Нестеров присел возле Маргариты и с минуту с интересом наблюдал, как ловко она раскладывает на подносе с ячейками таблетированные лекарства.

Маргарита протянула ему таблетку; улыбнулась, отводя в сторону глаза:

— Это вам, поскольку вы уже здесь.

Нестеров проглотил таблетку, кивнул с сторону операционного блока:

— Я думал, такое бывает только в кино.

— Вы о чем? — Маргарита не отрывалась от работы.

— Перестрелки. Огнестрельные ранения… В кино или где-нибудь далеко… В наше-то время!..

— Почему же! Сейчас даже очень часто. Особенно в последнее время. Даже я уже перевидала — хотя практики-то у меня без году неделя. Оружия стало много у людей… Даже подростков привозят, не только мужчин… И женщин кстати! Тоже подстреливают — но здесь все больше на любовной почве.

— И женщин? — удивился Нестеров. — Лучше бы они постреливали глазами.

Маргарита, действительно, стрельнула в него глазами:

— А вас, Владимир Михайлович, разве еще не подстрелили? — она была не прочь пококетничать.

— Подстрелили, но, увы! Уже вылечили. Только рубцы остались…

— На сердце?

— Все изранено мое сердце, — с улыбкой признался Нестеров. — И не знаю, что еще предстоит…

Их незатейливый разговор прервал звонок телефона внутренней связи.

Рита Милая взяла трубку:

— Хирургия…

Ей что-то сказали с того конца провода.

Глаза Маргариты стали серьезными, потемнели:

— О, только не это!.. — выдохнула медсестра и положила трубку.

— Что? — спроси Нестеров.

— Суицид, — ответила Маргарита и, видно, подумав, что ее собеседник может не знать значения этого слова, пояснила: — Самоубийца… Это звонили из приемного. Сказали: какая-то девушка с Васильевского острова.

В конце коридора хлопнула дверь. Санитары толкали перед собой каталку. Кто-то держал на весу капельницу. Врач приемного отделения — эмансипированная девица с короткой стрижкой — быстро вышагивала впереди.

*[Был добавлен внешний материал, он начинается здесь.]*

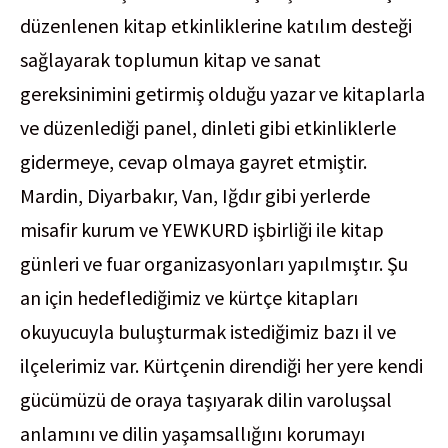
düzenlenen kitap etkinliklerine katılım desteği
sağlayarak toplumun kitap ve sanat
gereksinimini getirmiş olduğu yazar ve kitaplarla
ve düzenlediği panel, dinleti gibi etkinliklerle
gidermeye, cevap olmaya gayret etmiştir.
Mardin, Diyarbakır, Van, Iğdır gibi yerlerde
misafir kurum ve YEWKURD işbirliği ile kitap
günleri ve fuar organizasyonları yapılmıştır. Şu
an için hedeflediğimiz ve kürtçe kitapları
okuyucuyla buluşturmak istediğimiz bazı il ve
ilçelerimiz var. Kürtçenin direndiği her yere kendi
gücümüzü de oraya taşıyarak dilin varoluşsal
anlamını ve dilin yaşamsallığını korumayı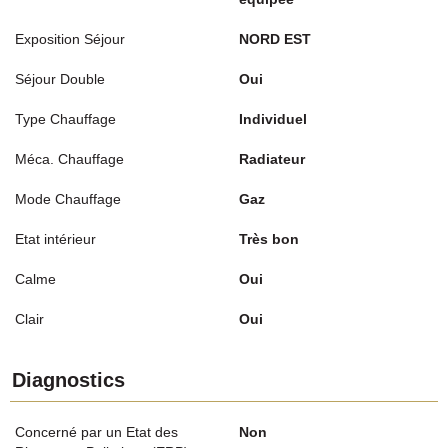
Exposition Séjour
NORD EST
Séjour Double
Oui
Type Chauffage
Individuel
Méca. Chauffage
Radiateur
Mode Chauffage
Gaz
Etat intérieur
Très bon
Calme
Oui
Clair
Oui
Diagnostics
Concerné par un Etat des
Non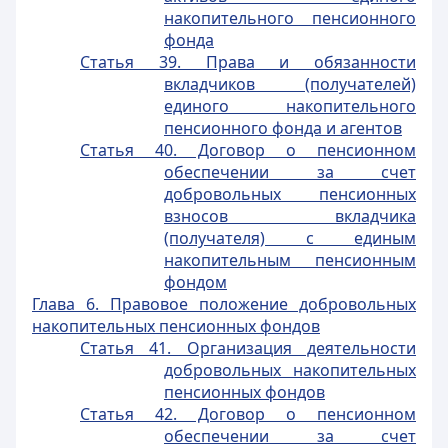
накопительного пенсионного
фонда
Статья 39. Права и обязанности
вкладчиков (получателей)
единого накопительного
пенсионного фонда и агентов
Статья 40. Договор о пенсионном
обеспечении за счет
добровольных пенсионных
взносов вкладчика
(получателя) с единым
накопительным пенсионным
фондом
Глава 6. Правовое положение добровольных
накопительных пенсионных фондов
Статья 41. Организация деятельности
добровольных накопительных
пенсионных фондов
Статья 42. Договор о пенсионном
обеспечении за счет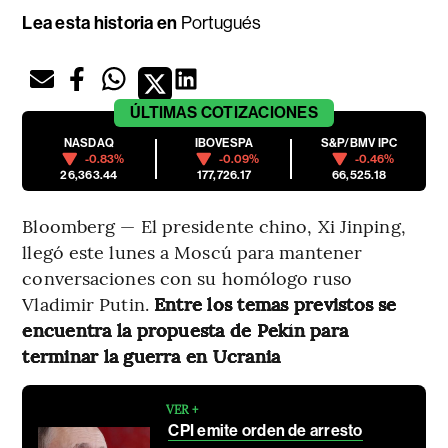
Lea esta historia en
Portugués
ÚLTIMAS
COTIZACIONES
NASDAQ
IBOVESPA
S&P/BMV IPC
-0.83%
-0.09%
-0.46%
26,363.44
177,726.17
66,525.18
Bloomberg — El presidente chino, Xi Jinping,
llegó este lunes a Moscú para mantener
conversaciones con su homólogo ruso
Vladimir Putin.
Entre los temas previstos se
encuentra la propuesta de Pekín para
terminar la guerra en Ucrania
VER +
CPI emite orden de arresto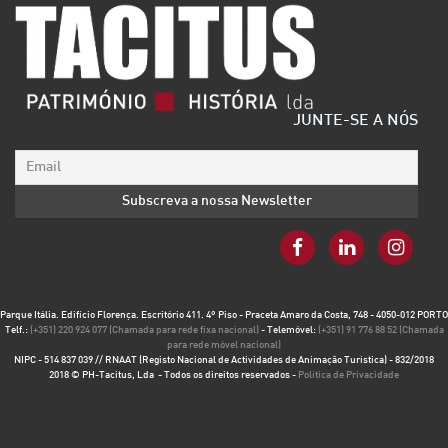
JUNTE-SE A NÓS
Parque Itália. Edifício Florença. Escritório 411. 4º Piso - Praceta Amaro da Costa, 748 - 4050-012 PORTO
Telf.:
(+351) 220 924 077 (Chamada para rede fixa nacional)
- Telemóvel:
(+351) 91 776 88 52 (Chamada
para rede móvel nacional)
NIPC - 514 837 039 // RNAAT (Registo Nacional de Actividades de Animação Turística) - 832/2018
2018 © PH-Tacitus, Lda - Todos os direitos reservados -
Política de Privacidade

Полы ее незастегнутого халата развевались у нее за спиной, как полотнища флагов на ветру.

Не оборачиваясь к санитарам, врачиха поторапливала:

— Скоренько, скоренько… Она потеряла много крови…

Тело девушки с Васильевского острова было покрыто простыней. На простыне алели пятна крови.

Уже издалека врач приемного покоя обратилась к Маргарите:

— Куда ее?

— Во вторую операционную…

— А в первой что?

— Огнестрельные ранения в живот.

— Быстрее, быстрее, ребята! Не то мы ее потеряем… — врач остановилась у поста медсестры, пропустила санитаров вперед.

Нестеров встал со стула, отошел к стене.

Когда каталка проскрипела мимо, Нестеров увидел лицо девушки-самоубийцы. Правильные привлекательные черты, но — ни кровинки; совершенно белое, как та же простыня, лицо. Бросились в глаза красивые — длинные и густые волосы; они свисали с каталки и едва не цеплялись за колеса.

Нестеров ступил шаг вперед, надумав поправить эти волосы, но не успел: санитары, подгоняемые врачихой, двигались очень быстро.

Маргарита бросилась накручивать диск телефона.

— Что? — спросила врач приемного покоя.

— Надо подмогу вызывать, — объяснила Рита. — Наши все заняты на огнестрельном.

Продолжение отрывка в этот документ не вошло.